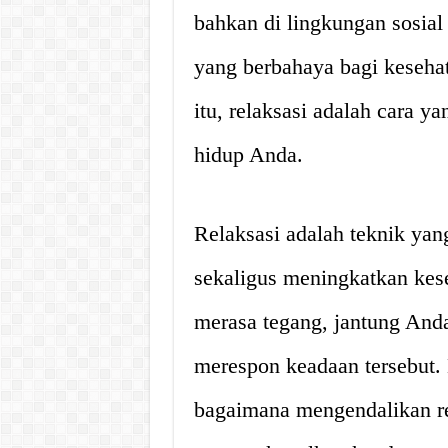
bahkan di lingkungan sosial
yang berbahaya bagi kesehat
itu, relaksasi adalah cara 
hidup Anda.
Relaksasi adalah teknik yan
sekaligus meningkatkan kese
merasa tegang, jantung Anda
merespon keadaan tersebut. 
bagaimana mengendalikan re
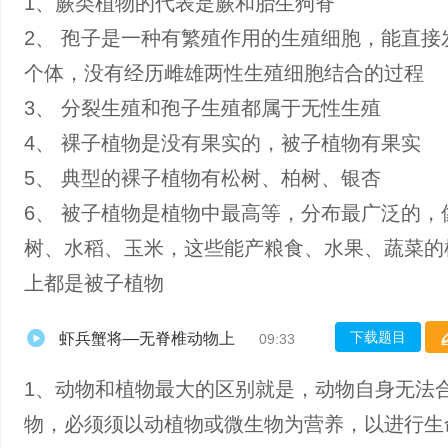
1、蕨类植物的代表是蕨和胎生狗脊
2、 孢子是一种有繁殖作用的生殖细胞，能直接
个体，没有经历雌雄两性生殖细胞结合的过程
3、 分裂生殖和孢子生殖都属于无性生殖
4、 裸子植物是没有果实的，被子植物有果实
5、 典型的裸子植物有松树、柏树、银杏
6、 被子植物是植物中最高等，分布最广泛的，
树、水稻、玉米，这些能产粮食、水果、蔬菜的
上都是被子植物
下载题目
虾兵蟹将—无脊椎动物上
09:33
1、动物和植物最大的区别就是，动物自身无法
物，必须须以动植物或微生物为营养，以进行生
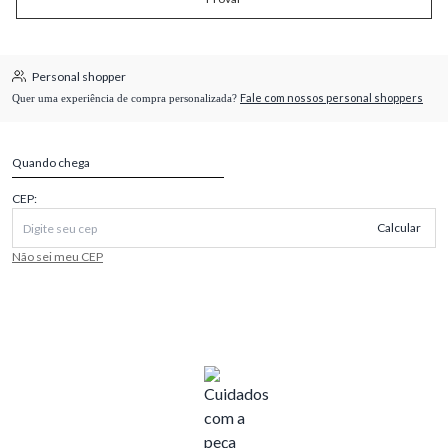
Personal shopper
Fale com nossos personal shoppers
Quer uma experiência de compra personalizada?
Quando chega
CEP:
Calcular
Não sei meu CEP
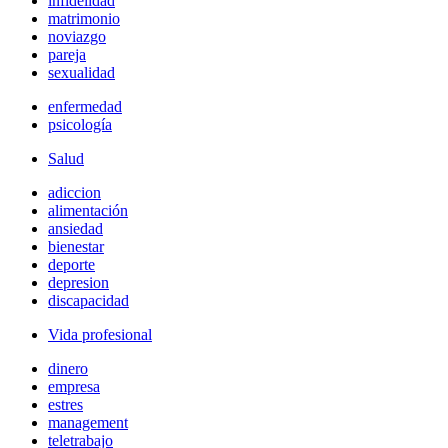
infidelidad
matrimonio
noviazgo
pareja
sexualidad
enfermedad
psicología
Salud
adiccion
alimentación
ansiedad
bienestar
deporte
depresion
discapacidad
Vida profesional
dinero
empresa
estres
management
teletrabajo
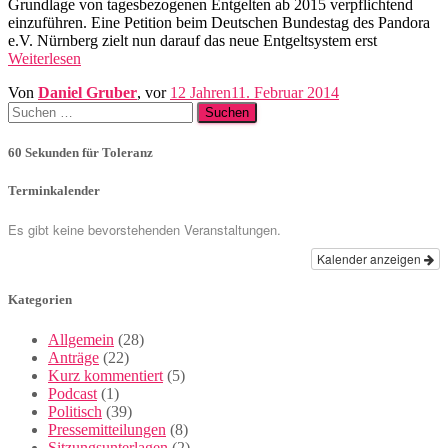
Grundlage von tagesbezogenen Entgelten ab 2015 verpflichtend
einzuführen. Eine Petition beim Deutschen Bundestag des Pandora
e.V. Nürnberg zielt nun darauf das neue Entgeltsystem erst
Weiterlesen
Von
Daniel Gruber
, vor
12 Jahren
11. Februar 2014
Suchen
nach:
60 Sekunden für Toleranz
Terminkalender
Es gibt keine bevorstehenden Veranstaltungen.
Kalender anzeigen
Kategorien
Allgemein
(28)
Anträge
(22)
Kurz kommentiert
(5)
Podcast
(1)
Politisch
(39)
Pressemitteilungen
(8)
Sitzungsunterlagen
(2)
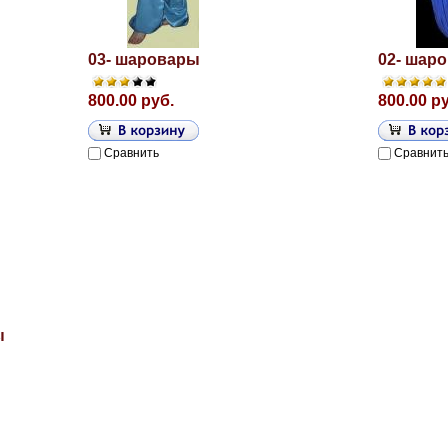
03- шаровары
02- шар
800.00 руб.
800.00 р
Сравнить
Сравнит
ы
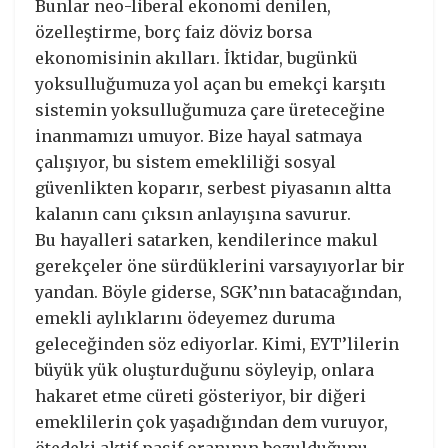
Bunlar neo-liberal ekonomi denilen,
özelleştirme, borç faiz döviz borsa
ekonomisinin akılları. İktidar, bugünkü
yoksulluğumuza yol açan bu emekçi karşıtı
sistemin yoksulluğumuza çare üreteceğine
inanmamızı umuyor. Bize hayal satmaya
çalışıyor, bu sistem emekliliği sosyal
güvenlikten koparır, serbest piyasanın altta
kalanın canı çıksın anlayışına savurur.
Bu hayalleri satarken, kendilerince makul
gerekçeler öne sürdüklerini varsayıyorlar bir
yandan. Böyle giderse, SGK’nın batacağından,
emekli aylıklarını ödeyemez duruma
geleceğinden söz ediyorlar. Kimi, EYT’lilerin
büyük yük oluşturduğunu söyleyip, onlara
hakaret etme cüreti gösteriyor, bir diğeri
emeklilerin çok yaşadığından dem vuruyor,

-- -- --

# WORK INSTRUCTIONS:
Set down again, exactly, every line above from the one with "Não sei meu CEP" down to the one with "Grundlage von tagesbezogenen", both ends included. No pictures, and nothing else.

# OUTPUT FOR THIS TASK:
Não sei meu CEP
infidelidad
matrimonio
noviazgo
pareja
sexualidad
enfermedad
psicología
Salud
adiccion
alimentación
ansiedad
bienestar
deporte
depresion
discapacidad
Vida profesional
dinero
empresa
estres
management
teletrabajo
Grundlage von tagesbezogenen Entgelten ab 2015 verpflichtend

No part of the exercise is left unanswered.